Member Since: Dec 2015
Location: Australia
Posts: 1,630
Quote:
Originally Posted by justafriend306 View Post
Maybe the problem is you have been thus far not accountable for your actions. Based on other posts of yours I really have the impression you have been allowed to get away until now with not being responsible for anything, anyone, and to yourself. No wonder you feel a sense of being lost amongst it all. It also would explain the power struggle you aare having with your mom. So too it explains to me your rather questionable choices.

What you need to do - before you engage in anything - is stop and ask yourself "Is this an appropriate choice?" What would you reasonably expect someone else to do? Would other people encourage or discourage what you want to do?

You need to teach yourself to be responsible - especially to yourself. Once this is accomplished you will find you don't feel so lost. It is likely at this point you will have found a sense of direction.

I admit BlackRoses that I find reading your posts somewhat cringe worthy. The common thread to all of them is the lack of self control. I do not feel this is caused by mental illness. While mental illness may aggrivate things I think irresponsibility is the root cause. I would like to see you held accountable for your choices and actions. My interpretation of the relationship you have with mom is that she is trying to do just that. What if you were to set aside even a week and back off from the struggle. At worse it will be a difficult week living under her thumb. At best, however, it may give you some insite and possibly see some improvement in things.

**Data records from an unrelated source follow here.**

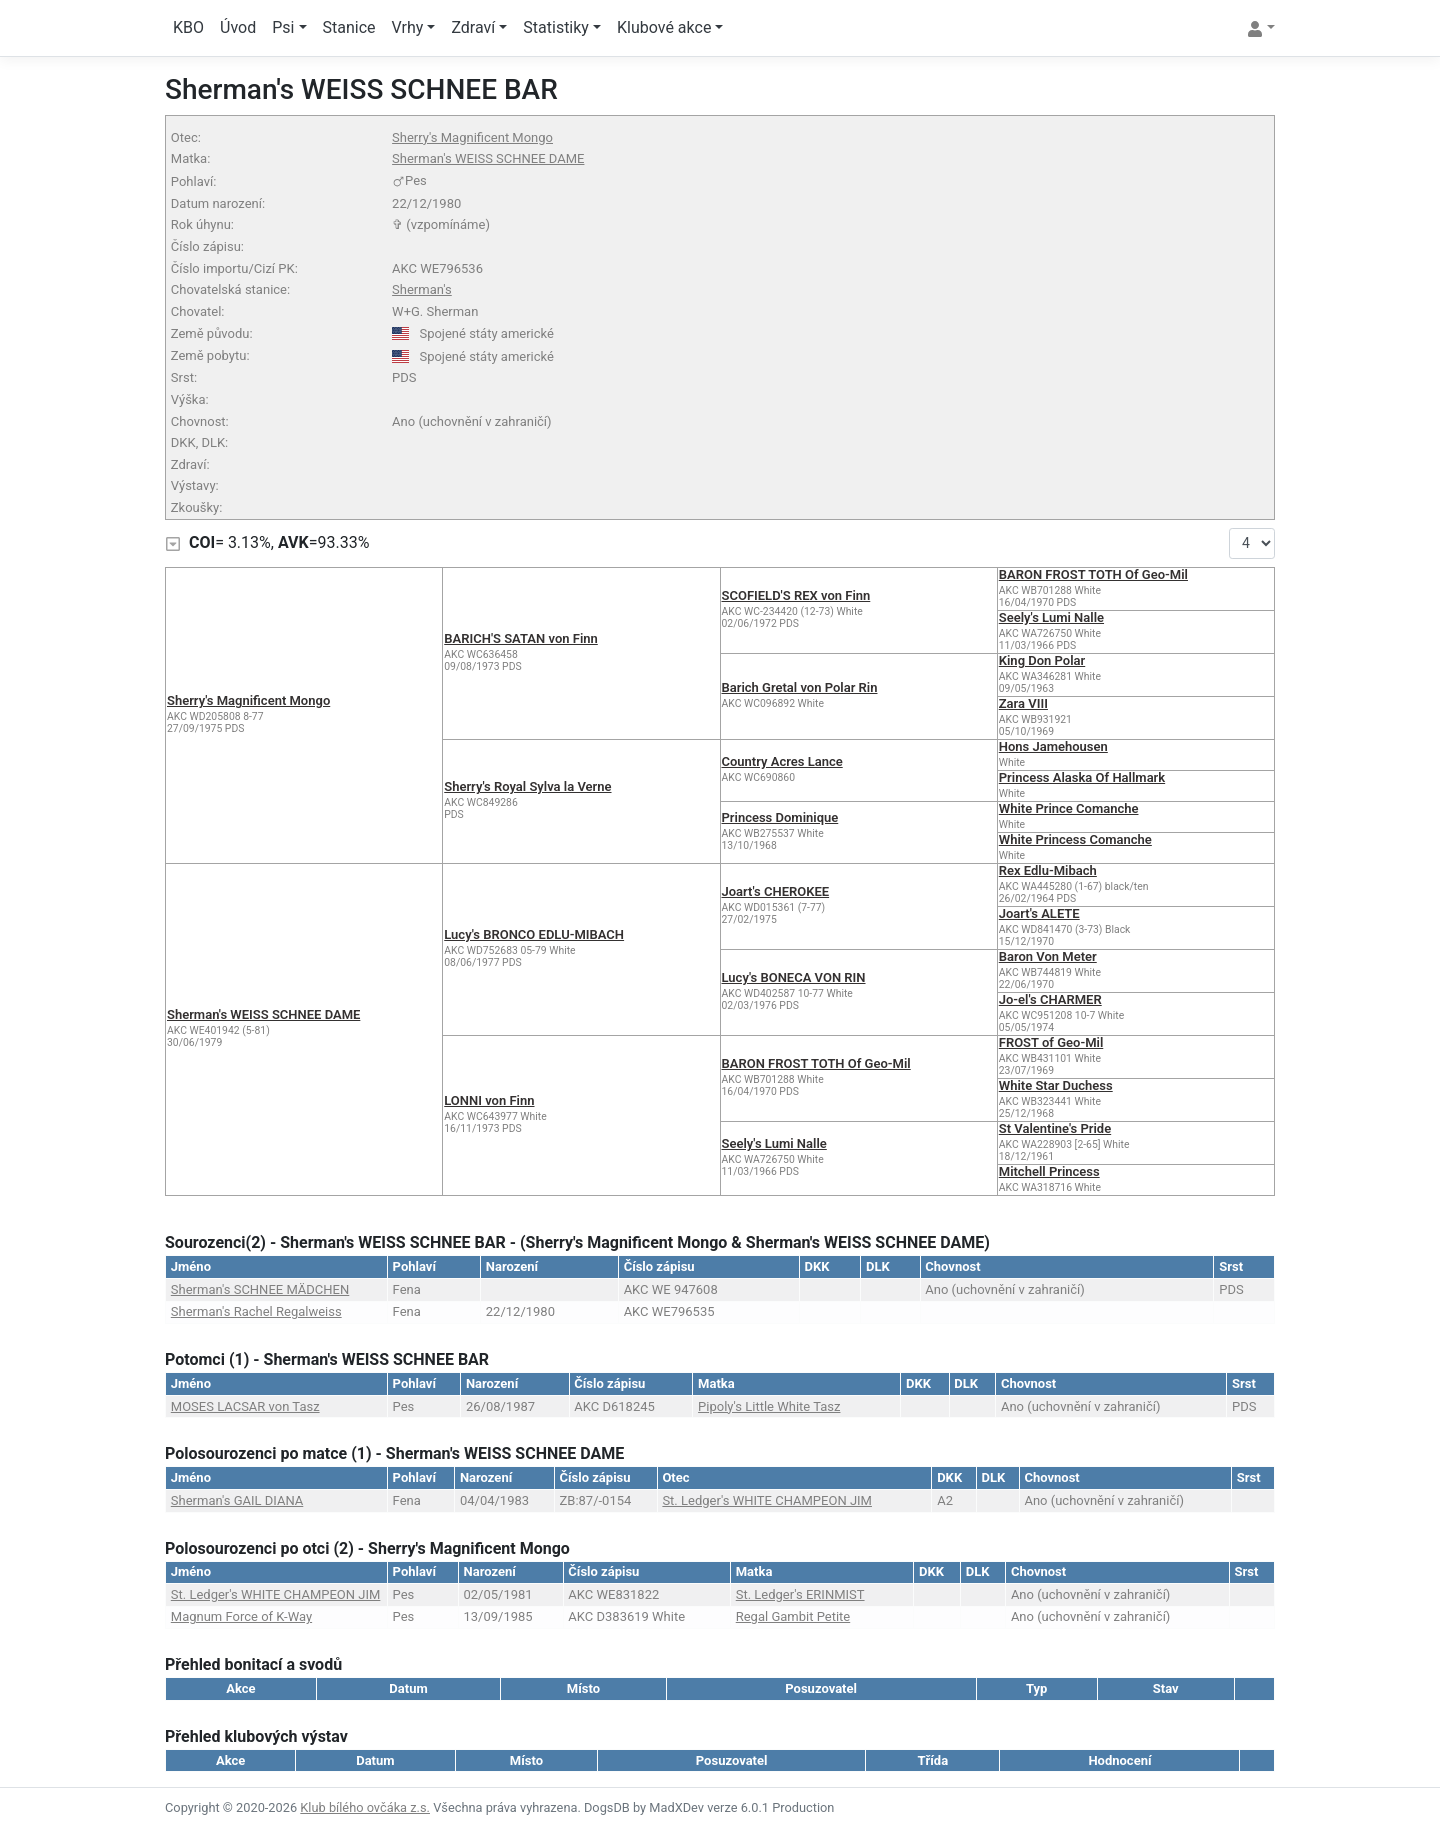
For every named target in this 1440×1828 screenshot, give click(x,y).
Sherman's (422, 289)
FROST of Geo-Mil (1051, 1042)
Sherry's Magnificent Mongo (472, 137)
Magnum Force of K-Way (241, 1616)
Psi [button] (283, 27)
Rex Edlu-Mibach (1048, 870)
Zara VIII (1023, 703)
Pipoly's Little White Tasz (769, 1406)
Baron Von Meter (1048, 956)
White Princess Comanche (1075, 839)
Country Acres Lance (782, 761)
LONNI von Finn (489, 1100)
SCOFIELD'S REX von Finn (796, 595)
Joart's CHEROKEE (776, 891)
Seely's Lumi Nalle (1051, 617)
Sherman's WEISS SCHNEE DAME (488, 158)
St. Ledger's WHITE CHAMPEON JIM (767, 1500)
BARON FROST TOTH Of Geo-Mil (1093, 574)
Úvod (238, 27)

I have been getting more and more stern with you. Let's say it is the mother in me. I only want the best for you. Sometimes a dose of tough love is required.
I have taken that step back admitting that I feel like I have been a burden and my own issues of careless have held her back from her life. I explained to her that I feel responsible for her being trapped I feel responsible for the frustration everyone feels in my family for me not taking responsibility of my actions. I am impulaive and the issue is I always let my emotions get the. better of me someone could mean the best but for me I get snappy because of my lack of self regulation in my own emotions that I need to take care of. When people say I am not mentally ill and I am just attention seeking it makes my struggle feel less valid and I feel this hurt and upset that no one has listened to my point of view. I have been used to people treating me sternly and harshly when I was in Madeira and living with my cousin and her soon to be husband I was told off everyday. I would have long lectures in the car about my lack of care for my own life after being told off everyday for every little mess I made. every time I forgot something I finally couldn't it take it and I just broke down and started crying a two year old have me a lolly to try and cheer me up and I just cried harder. it was a nice gesture after feeling like I am burden because I make everyone's life harder. I just told mum I am this way if I can't take care of myself and I cause problems and I am just a problem you need to give up on me I am not worth your suffering. it's also one of the reasons why I always tried to run away but no matter where I want I caused problems for others. people think I don't know that my irresponsibility makes them suffer I know this and I keep my suffering to myself. I never got help for myself because it was more wasted effort everyone else had to put for me to help me. All I ever wanted was for people to give up on me and I just let myself decay and die I never wanted anyone else to be part of my lack of irresponsibility and I am in pain that someone else still tries to help me. Haven't I taken enough already aren't you already tired of me why are wasting effort when I am worth any of it? So yes I pity myself but that's only because of the fact that other's still try for me when I feel I am a lost cause.